IMG_CeleryRootSo often we may have a great idea for a dinner entree, but what on earth should we serve with it???  If we could just come up with a side dish that is as outstanding as the main dish!  It needs to complement, yet have just the right level of integrity to stand up to the item it is sharing a plate with.  There’s also that whole time issue.  Do you really want to spend hours, slaving over a bunch of different dishes?

This is a fun concept I have played with at a couple of my restaurants.  It uses healthy root vegetables and has a similarity to risotto in preparation and texture.  You can use yam, sweet potato, carrot, parsnip, turnips and/or celeriac (celery root).  Do keep in mind, to use numerous items from the list you are going to end up with a sizable batch!  So, invite friends over!  Invite them early and they can help cut up the vegetables, too!

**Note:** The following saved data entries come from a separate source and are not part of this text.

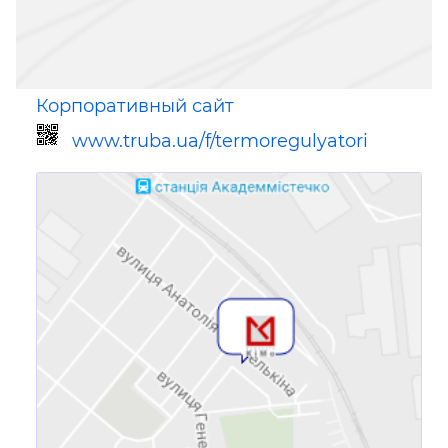
Корпоративный сайт
www.truba.ua/f/termoregulyatori
Ссылка для мобильных устройств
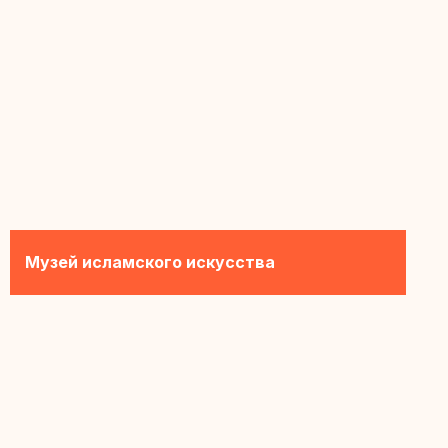
Музей исламского искусства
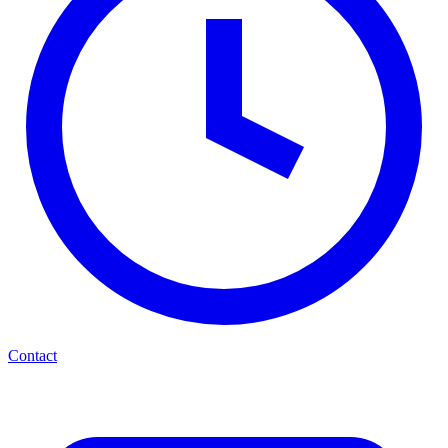
Contact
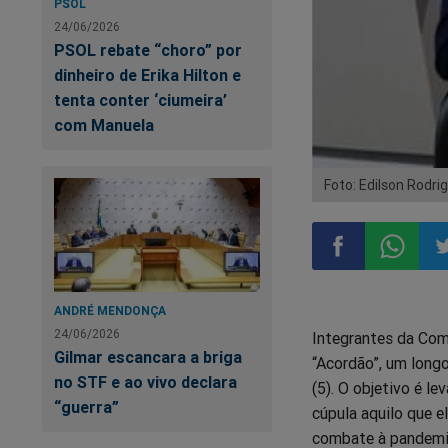
PSOL
24/06/2026
PSOL rebate “choro” por
dinheiro de Erika Hilton e
tenta conter ‘ciumeira’
com Manuela
Foto: Edilson Rodr
Compartilhar
Compart
Co
ANDRÉ MENDONÇA
24/06/2026
Integrantes da Com
no
no
n
Gilmar escancara a briga
“Acordão”, um long
no STF e ao vivo declara
(5). O objetivo é le
Facebook
Whatsa
Tw
“guerra”
cúpula aquilo que e
combate à pandemi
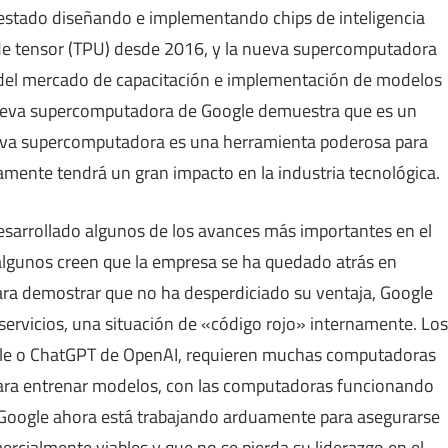
a estado diseñando e implementando chips de inteligencia
 de tensor (TPU) desde 2016, y la nueva supercomputadora
% del mercado de capacitación e implementación de modelos
a nueva supercomputadora de Google demuestra que es un
nueva supercomputadora es una herramienta poderosa para
mente tendrá un gran impacto en la industria tecnológica.
desarrollado algunos de los avances más importantes en el
algunos creen que la empresa se ha quedado atrás en
Para demostrar que no ha desperdiciado su ventaja, Google
servicios, una situación de «código rojo» internamente. Los
gle o ChatGPT de OpenAI, requieren muchas computadoras
s para entrenar modelos, con las computadoras funcionando
 Google ahora está trabajando arduamente para asegurarse
ercialmente viables y que no se pierda su liderazgo en el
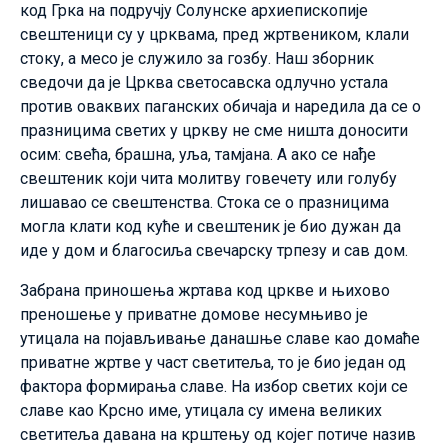
код Грка на подручју Солунске архиепископије
свештеници су у црквама, пред жртвеником, клали
стоку, а месо је служило за гозбу. Наш зборник
сведочи да је Црква светосавска одлучно устала
против оваквих паганских обичаја и наредила да се о
празницима светих у цркву не сме ништа доносити
осим: свећа, брашна, уља, тамјана. А ако се нађе
свештеник који чита молитву говечету или голубу
лишавао се свештенства. Стока се о празницима
могла клати код куће и свештеник је био дужан да
иде у дом и благосиља свечарску трпезу и сав дом.
Забрана приношења жртава код цркве и њихово
преношење у приватне домове несумњиво је
утицала на појављивање данашње славе као домаће
приватне жртве у част светитеља, то је био један од
фактора формирања славе. На избор светих који се
славе као Крсно име, утицала су имена великих
светитеља давана на крштењу од којег потиче назив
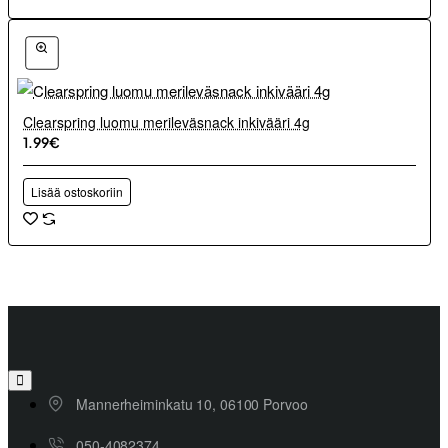
Clearspring luomu merileväsnack inkivääri 4g
1.99€
Lisää ostoskoriin
Mannerheiminkatu 10, 06100 Porvoo
050-4082374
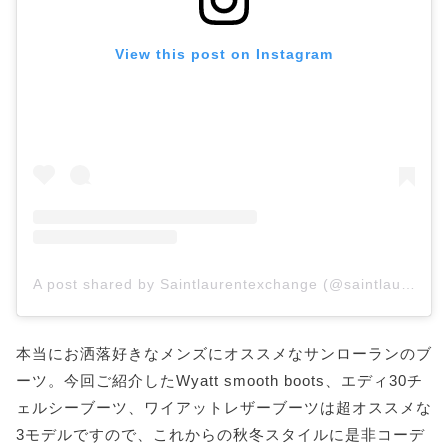
View this post on Instagram
A post shared by Saintlaurentexchange (@saintlaurent_exchange)
本当にお洒落好きなメンズにオススメなサンローランのブ
ーツ。今回ご紹介したWyatt smooth boots、エディ30チ
ェルシーブーツ、ワイアットレザーブーツは超オススメな
3モデルですので、これからの秋冬スタイルに是非コーデ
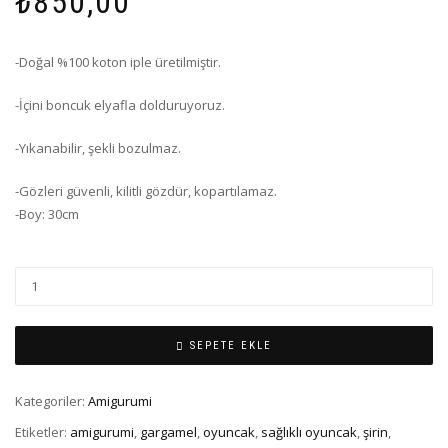
₺
850,00
-Doğal %100 koton iple üretilmiştir.
-İçini boncuk elyafla dolduruyoruz.
-Yıkanabilir, şekli bozulmaz.
-Gözleri güvenli, kilitli gözdür, kopartılamaz.
-Boy: 30cm
SEPETE EKLE
Kategoriler:
Amigurumi
Etiketler:
amigurumi
,
gargamel
,
oyuncak
,
sağlıklı oyuncak
,
şirin
,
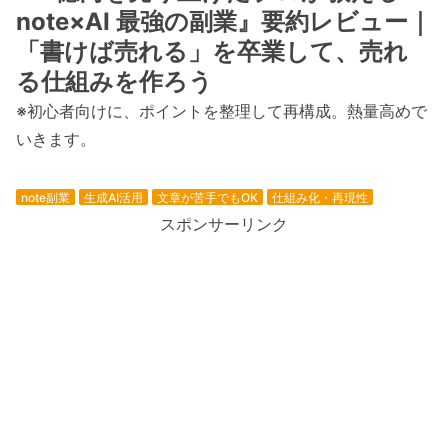
note×AI 最強の副業』要約レビュー｜
「書けば売れる」を卒業して、売れ
る仕組みを作ろう
※初心者向けに、ポイントを整理して再構成。熱量高めで
いきます。
note副業
生成AI活用
文章が苦手でもOK
仕組み化・再現性
スポンサーリンク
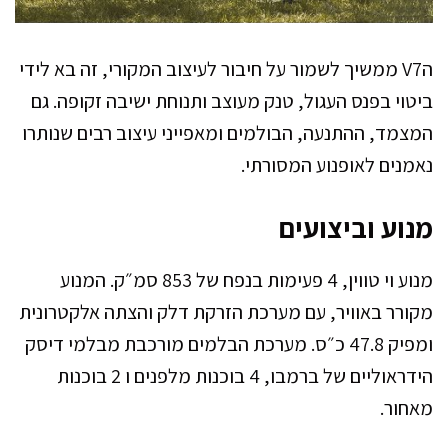
הV7 ממשיך לשמור על חיבור לעיצוב המקורי, זה בא לידי
ביטוי בפנס העגול, טנק מעוצב ותנוחת ישיבה זקופה. גם
המצמד, ההתנעה, הבולמים ומאפייני עיצוב רבים שנותרו
נאמנים לאופנוע המסורתי.
מנוע וביצועים
מנוע וי טווין, 4 פעימות בנפח של 853 סמ״ק. המנוע
מקורר באוויר, עם מערכת הזרקת דלק והצתה אלקטרונית
ומפיק 47.8 כ״ס. מערכת הבלמים מורכבת מבלמי דיסק
הידראוליים של ברמבו, 4 בוכנות מלפנים ו 2 בוכנות
מאחור.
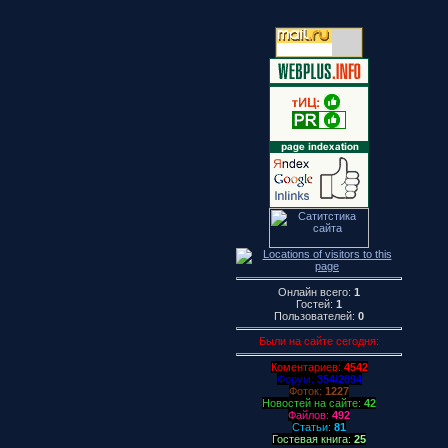
Онлайн всего:
1
Гостей:
1
Пользователей:
0
Были на сайте сегодня:
Коментариев:
4542
Форум:
354/2694
Фоток:
1227
Новостей на сайте:
42
Файлов:
492
Статьи:
81
Гостевая книга:
25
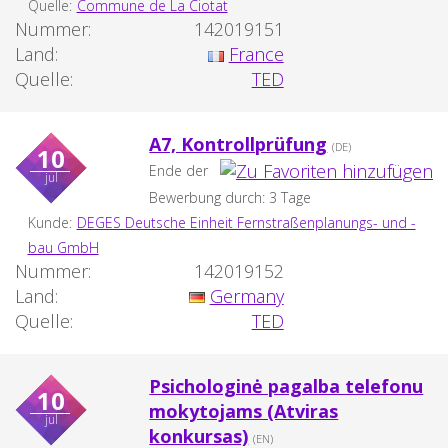
Quelle:
Commune de La Ciotat
Nummer:
142019151
Land:
France
Quelle:
TED
A7, Kontrollprüfung
(DE)
10
Ende der
jul
Bewerbung durch: 3 Tage
Kunde:
DEGES Deutsche Einheit Fernstraßenplanungs- und -
bau GmbH
Nummer:
142019152
Land:
Germany
Quelle:
TED
Psichologinė pagalba telefonu
10
mokytojams (Atviras
jul
konkursas)
(EN)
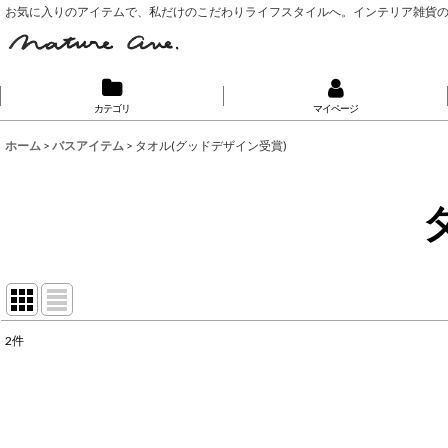
お気に入りのアイテムで、私だけのこだわりライフスタイルへ。インテリア雑貨
カテゴリ
マイページ
ホーム
>
バスアイテム
>
タオル(グッドデザイン受賞)
2
件
表示数
:
並び順
:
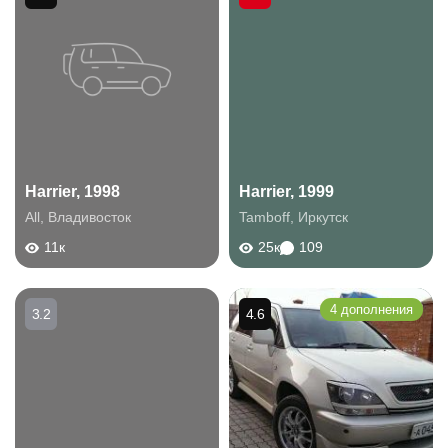
Harrier, 1998
Harrier, 1999
All
,
Владивосток
Tamboff
,
Иркутск
11к
25к
109
4 дополнения
3.2
4.6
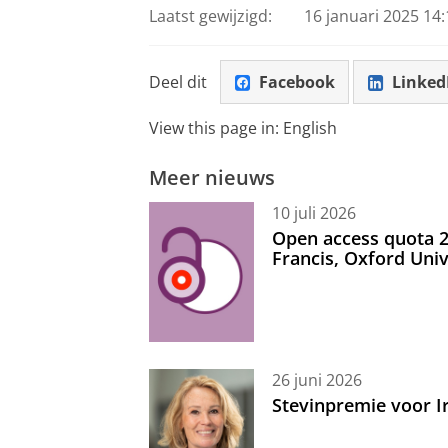
Laatst gewijzigd:
16 januari 2025 14:
Deel dit
Facebook
Linked
View this page in:
English
Meer nieuws
10 juli 2026
Open access quota 2
Francis, Oxford Uni
26 juni 2026
Stevinpremie voor 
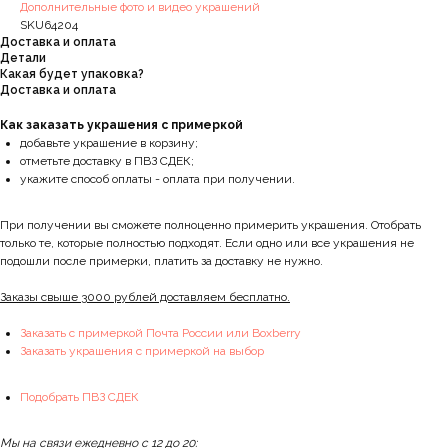
Дополнительные фото и видео украшений
SKU64204
Доставка и оплата
Детали
Какая будет упаковка?
Доставка и оплата
Как заказать украшения с примеркой
добавьте украшение в корзину;
отметьте доставку в ПВЗ СДЕК;
укажите способ оплаты - оплата при получении.
При получении вы сможете полноценно примерить украшения. Отобрать
только те, которые полностью подходят. Если одно или все украшения не
подошли после примерки, платить за доставку не нужно.
Заказы свыше 3000 рублей доставляем бесплатно.
Заказать с примеркой Почта России или Boxberry
Заказать украшения с примеркой на выбор
Подобрать ПВЗ СДЕК
Мы на связи ежедневно с 12 до 20:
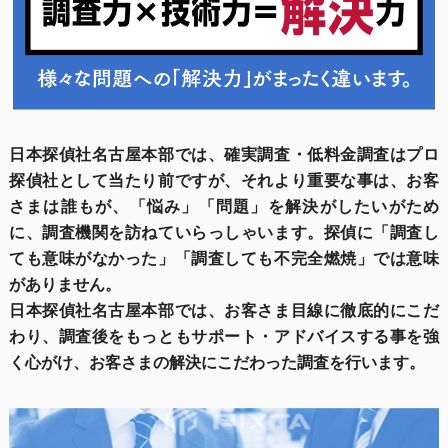
日本探偵社名古屋本部では、確実調査・低料金調査はプロ
探偵社として当たり前ですが、それより重要な事は、お客
さまは誰もが、「悩み」「問題」を解決がしたいがため
に、調査機関を訪ねていらっしゃいます。探偵に「調査し
ても意味がなかった」「調査しても不完全燃焼」では意味
がありません。
日本探偵社名古屋本部では、お客さま目線に徹底的にこだ
わり、調査後をもっともサポート・アドバイスする事を強
く心がけ、お客さまの解決にこだわった調査を行います。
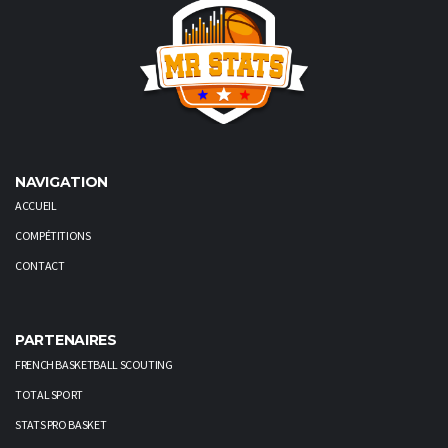
NAVIGATION
ACCUEIL
COMPÉTITIONS
CONTACT
PARTENAIRES
FRENCH BASKETBALL SCOUTING
TOTAL SPORT
STATS PRO BASKET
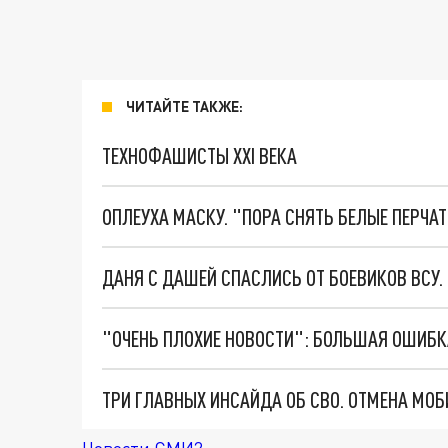
ЧИТАЙТЕ ТАКЖЕ:
ТЕХНОФАШИСТЫ XXI ВЕКА
ОПЛЕУХА МАСКУ. "ПОРА СНЯТЬ БЕЛЫЕ ПЕРЧА
ДАНЯ С ДАШЕЙ СПАСЛИСЬ ОТ БОЕВИКОВ ВСУ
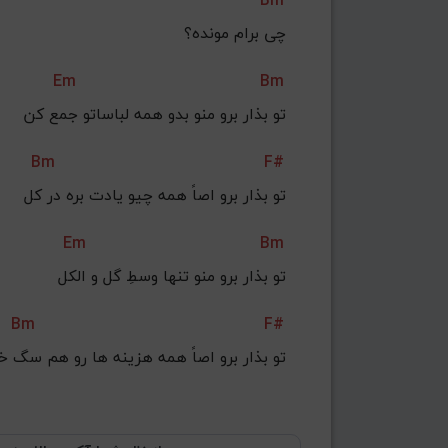
Bm
چی برام مونده؟
Em
Bm
تو بذار برو منو بدو همه لباساتو جمع کن
Bm
F#
تو بذار برو اصاً همه چیو یادت بره در کل
Em
Bm
تو بذار برو منو تنها وسطِ گل و الکل
Bm
F#
تو بذار برو اصاً همه هزینه ها رو هم سگ خ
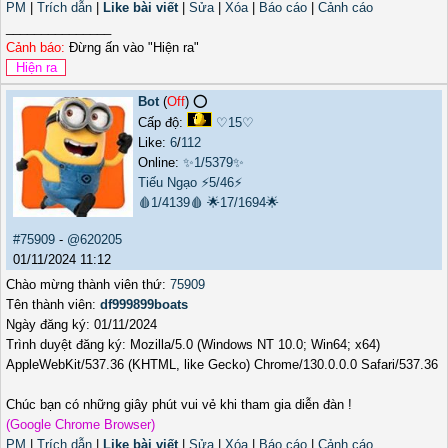
PM
|
Trích dẫn
|
Like bài viết
|
Sửa
|
Xóa
|
Báo cáo
|
Cảnh cáo
_______________
Cảnh báo:
Đừng ấn vào "Hiện ra"
Bot
(
Off
) ⭕️
Cấp độ:
♡15♡
Like:
6
/
112
Online:
✨1/5379✨
Tiếu Ngạo
⚡5/46⚡
🩸1/4139🩸
🌟17/1694🌟
#75909
-
@620205
01/11/2024 11:12
Chào mừng thành viên thứ:
75909
Tên thành viên:
df999899boats
Ngày đăng ký: 01/11/2024
Trình duyệt đăng ký: Mozilla/5.0 (Windows NT 10.0; Win64; x64)
AppleWebKit/537.36 (KHTML, like Gecko) Chrome/130.0.0.0 Safari/537.36
Chúc bạn có những giây phút vui vẻ khi tham gia diễn đàn !
(Google Chrome Browser)
PM
|
Trích dẫn
|
Like bài viết
|
Sửa
|
Xóa
|
Báo cáo
|
Cảnh cáo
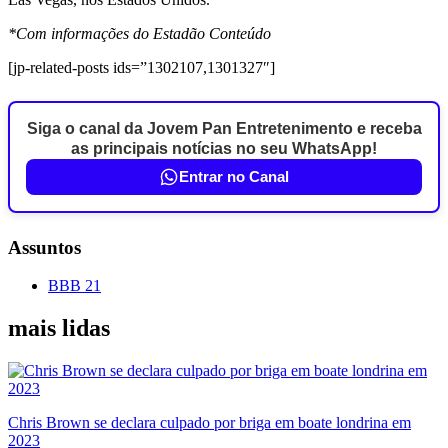
*Com informações do Estadão Conteúdo
[jp-related-posts ids=”1302107,1301327″]
Siga o canal da Jovem Pan Entretenimento e receba
as principais notícias no seu WhatsApp!
Entrar no Canal
Assuntos
BBB 21
mais lidas
Chris Brown se declara culpado por briga em boate londrina em
2023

The dish in the picture is featuring celeriac.  I made it to go with wine braised chicken and mushrooms.  It is free of gluten, soy, corn, egg, nut, and is dairy free if made without the butter.  Using vegetable stock, makes it vegan as well.

Fall Celeriac ‘Risotto’

1 medium yellow onion, minced

1 smallish carrot, peeled and minced

2-3 cloves garlic, minced

1 whole celeriac, peeled and minced

2-3 fresh sage leaf, chiffonade

chicken or vegetable stock

butter, optional

Using a small amount of olive oil, saute the onion and carrot until softened.  Add the garlic and cook until is begins to soften as well.  Add the celeriac, sage and salt and pepper to taste.  In the style of risotto, add a little stock at a time, cooking over medium heat, until your vegetables are nearly done.  Taste for salt levels, adjust if needed.  To finish, add the butter and allow to simmer for a bit to absorb the last little bit of liquid.  If you accidentally put in too much liquid, drain it off and finish as above.

I kept seasoning in this dish fairly simple.  I wanted the flavor of the vegetables to be the primary with the herbs and spice of the chicken I served with  it, carrying the responsibility.  Root vegetable risottos are a clean slate to play with different spice combinations.  If you are unsure what to use, my favorite culinary book is The Flavor Bible by Karen Page and Andrew Dornenburg.  It’s basically a chemistry book for chefs.  It has concise lists of suggested additions to complement your other ingredients in a dish.  This book is a great tool in any creative kitchen!